- Está o mesmo sempre: muito amável, muito doce. É a alma mais virtuosa!...

- Eu prefiro o padre Félix, disse o rapaz gordo, estirando as pemas.

- Não diga isso, primo! Jesus, brada aos Céus! Pois então, o padre Liset, tão respeitável!... E

depois outras maneiras de dizer as coisas, com uma bondade... Vê-se que é um coração delicado... '

- Pois sim, mas o padre Félix...

- Ai, nem diga isso! Que o padre Félix é uma pessoa de muita virtude, decerto; mas o padre Liset tem uma religião mais... - e com um gesto delicado procurava a palavra: - mais fina, mais distinta...

Enfim, vive com outra gente. - E sorrindo para Amaro: - Pois não acha?

Amaro não conhecia o padre Félix, não se recordava do padre Liset.

- Já é velho o Sr. padre Liset, observou ao acaso.

16

- Crê? disse a condessa. Mas muito bem conservado! E que vivacidade, que entusiasmo!... Ai, é outra coisa! - E voltando-se para a senhora que estava junto do piano: - Pois não achas, Teresa?

- Já vou, respondeu Teresa, toda absorvida.

Amaro afirmou-se então nela. Pareceu-lhe uma rainha, ou uma deusa, com a sua alta e forte estatura, uma linha de ombros e de seio magnífica; os cabelos pretos um pouco ondeados destacavam sobre a palidez do rosto aquilino semelhante ao perfil dominador de Maria Antonieta; o seu vestido preto, de mangas curtas e decote quadrado, quebrava, com as pregas da cauda muito longa toda adornada de rendas negras, o tom monótono das alvuras da sala; o colo, os braços estavam cobertos por uma gaze preta, que fazia aparecer através da brancura da carne; e sentia-se nas suas formas a firmeza dos mármores antigos, com o calor dum sangue rico.

Falava baixo, sorrindo, numa língua áspera que Amaro não compreendia, cerrando e abrindo o seu leque preto - e o rapaz louro, bonito, escutava-a retorcendo a ponta de um bigode fino, com um quadrado de vidro entalado no olho.

- Havia muita devoção na sua paróquia, Sr.
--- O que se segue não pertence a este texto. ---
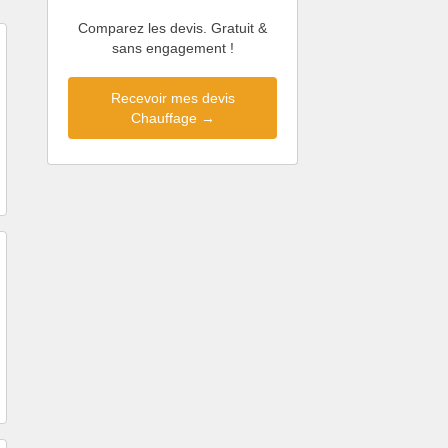
Comparez les devis. Gratuit &
sans engagement !
Recevoir mes devis
Chauffage →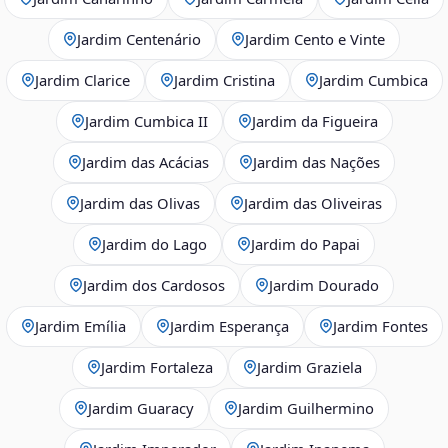
Jardim Centenário
Jardim Cento e Vinte
Jardim Clarice
Jardim Cristina
Jardim Cumbica
Jardim Cumbica II
Jardim da Figueira
Jardim das Acácias
Jardim das Nações
Jardim das Olivas
Jardim das Oliveiras
Jardim do Lago
Jardim do Papai
Jardim dos Cardosos
Jardim Dourado
Jardim Emília
Jardim Esperança
Jardim Fontes
Jardim Fortaleza
Jardim Graziela
Jardim Guaracy
Jardim Guilhermino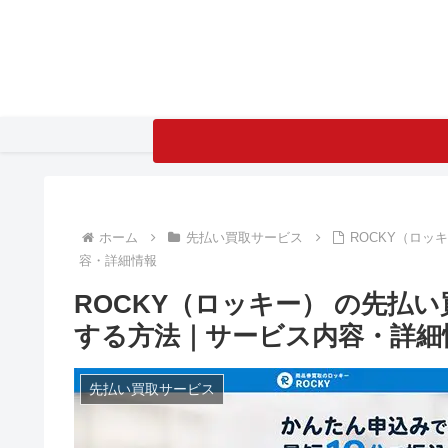
ホーム
先払い買取サービス
ROCKY（ロ
容・詳細情報
ROCKY（ロッキー） の先払
する方法｜サービス内容・詳細
先払い買取サービス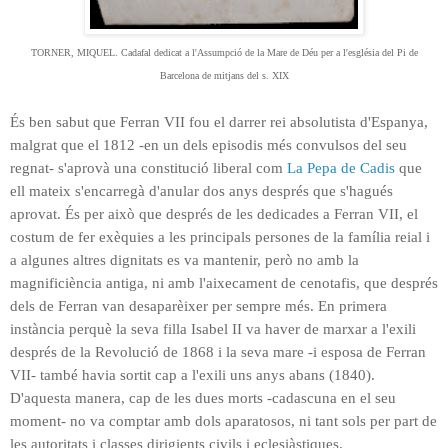
TORNER, MIQUEL. Cadafal dedicat a l'Assumpció de la Mare de Déu per a l'església del Pi de
Barcelona de mitjans del s. XIX
És ben sabut que Ferran VII fou el darrer rei absolutista d'Espanya,
malgrat que el 1812 -en un dels episodis més convulsos del seu
regnat- s'aprovà una constitució liberal com
La Pepa de Cadis
que
ell mateix s'encarregà d'anular dos anys després que s'hagués
aprovat. És per això que després de les dedicades a Ferran VII, el
costum de fer exèquies
a les principals persones de la família reial i
a algunes altres dignitats
es va mantenir, però no amb la
magnificiència antiga, ni amb l'aixecament de cenotafis, que després
dels de Ferran van desaparèixer per sempre més. En primera
instància perquè la seva filla Isabel II va haver de marxar
a l'exili
després de la Revolució de 1868 i la seva mare -i esposa de Ferran
VII- també havia sortit cap a l'exili uns anys abans (1840).
D'aquesta manera, cap de les dues morts -cadascuna en el seu
moment- no va comptar amb dols aparatosos, ni tant sols per part de
les autoritats i classes dirigients civils i eclesiàstiques.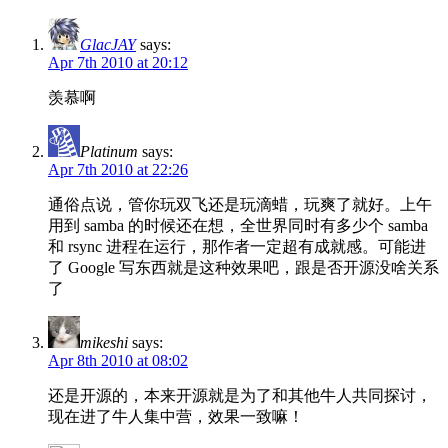
GlacJAY
says:
Apr 7th 2010 at 20:12
羡慕啊
Platinum
says:
Apr 7th 2010 at 22:26
通俗点说，管你玩双飞还是玩滴蜡，玩爽了就好。上午
用到 samba 的时候还在想，全世界同时有多少个 samba
和 rsync 进程在运行，那作者一定超有成就感。可能进
了 Google 写东西就是这种效果吧，跟是否开源没啥关系
了
mikeshi
says:
Apr 8th 2010 at 08:02
还是开源的，本来开源就是为了和其他牛人共同探讨，
现在进了牛人集中营，效果一致嘛！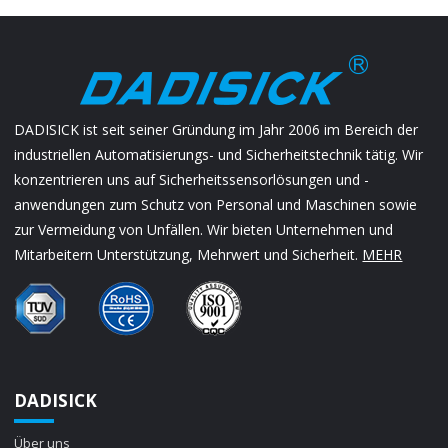
DADISICK ist seit seiner Gründung im Jahr 2006 im Bereich der
industriellen Automatisierungs- und Sicherheitstechnik tätig. Wir
konzentrieren uns auf Sicherheitssensorlösungen und -
anwendungen zum Schutz von Personal und Maschinen sowie
zur Vermeidung von Unfällen. Wir bieten Unternehmen und
Mitarbeitern Unterstützung, Mehrwert und Sicherheit.
MEHR
DADISICK
Über uns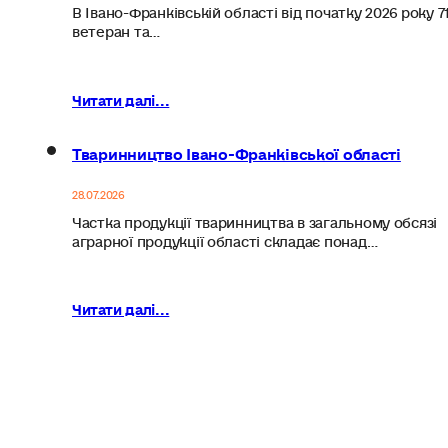
В Івано-Франківській області від початку 2026 року 7
ветеран та…
Читати далі...
Тваринництво Івано-Франківської області
28.07.2026
Частка продукції тваринництва в загальному обсязі
аграрної продукції області складає понад…
Читати далі...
Amaro? perguntava, no entanto, a condessa.

- Muita, muito boa gente.

- É onde ainda se encontra alguma fé, é nas aldeias, considerou ela com um tom piedoso. -

Queixou-se da obrigação de viver na cidade, nos cativeiros do luxo: desejaria habitar sempre na sua quinta de Carcavelos, rezar na pequena capela antiga, conversar com as boas almas da aldeia! - e a sua voz tornara-se terna.

O rapaz rechonchudo ria-se:

- Ora, prima! dizia, ora, prima! - Não, ele, se o obrigassem a ouvir missa, numa capelinha de aldeia, até lhe parecia que perdia a fé!... Não compreendia, por exemplo, a religião sem música... Era lá possível uma festa religiosa, sem uma boa voz de contralto?

- Sempre é mais bonito, disse Amaro.

- Está claro que é. É outra coisa! Tem cachet! Ó prima, lembra-se daquele tenor... como se chamava ele? O Vidalti! Lembra-se do Vidalti, na quinta-feira de Endoenças, nos Inglesinhos? O tantum ergo?

- Eu preferia-o no Baile de Máscaras, disse a condessa.